My question is this IF there are NO .exe files in my addons can I just copy the would of warcraft folder and move it to my new system? I have done several thurogh scan's on that folder using every app listed on WoW's forums and here (malwarebytes, hijackthis, and MANY others) and not one program has found ANYTHING (not a single threat anywhere). Do you think its safe or should I just start from scratch?

Waiting for 20+gig to download from blizz's site doesn't sound fun LMAO
 
There are two ways your account can become compromised:

1) You give your login and password to someone, or they guess it. (e.g. a buddy of mine gave me his login for some game a while back and I recently discovered he used the same email and PW for his WoW account. I could screw with it and he'd never know what happened because he never told me his WoW information.)

or

2) You got malwared. Typically from clicking an unsafe link on the WoW forums, or installing an "addon" from an untrusted source.
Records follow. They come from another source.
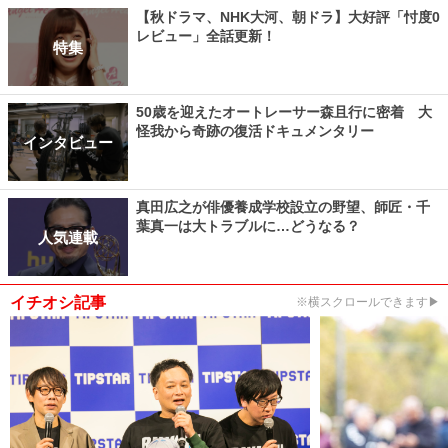
【秋ドラマ、NHK大河、朝ドラ】大好評「忖度0
レビュー」全話更新！
特集
50歳を迎えたオートレーサー森且行に密着 大
怪我から奇跡の復活ドキュメンタリー
インタビュー
真田広之が俳優養成学校設立の野望、師匠・千
葉真一は大トラブルに…どうなる？
人気連載
イチオシ記事
※横スクロールできます▶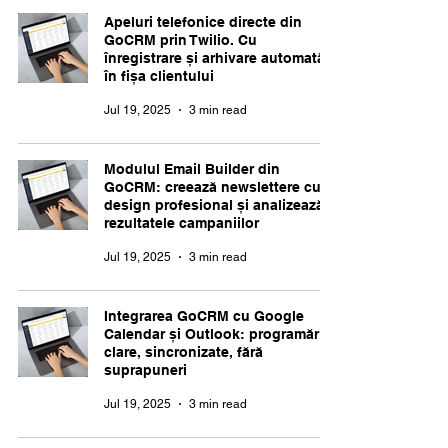
Apeluri telefonice directe din
GoCRM prin Twilio. Cu
înregistrare și arhivare automată
în fișa clientului
Jul 19, 2025
3 min read
Modulul Email Builder din
GoCRM: creează newslettere cu
design profesional și analizează
rezultatele campaniilor
Jul 19, 2025
3 min read
Integrarea GoCRM cu Google
Calendar și Outlook: programări
clare, sincronizate, fără
suprapuneri
Jul 19, 2025
3 min read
Note that I say "addon" because actual WoW addons CANNOT compromise your account information. They are LUA scripting restricted to using the functions in WoW's API. If you've unzipped some LUA and XML to your WoW addon folder, you know 100% that it isn't going to steal your information. It just isn't within the functionality of that system. Nothing you can write into LUA or XML is going to add magical new functions to the WoW API.

However, when you install with an executable or something equally ill-advised like running a shady updater program, you introduce the risk of getting malware.

There is anecdotal talk of the Curse Updater being compromised, but no one has ever proven that it is doing anything. The thing is that so many people use the software that there's a good chance someone is going to get "hacked" soon after installing it. So it's probably just a coincidence. There is probably other software out there that IS compromised however, so beware.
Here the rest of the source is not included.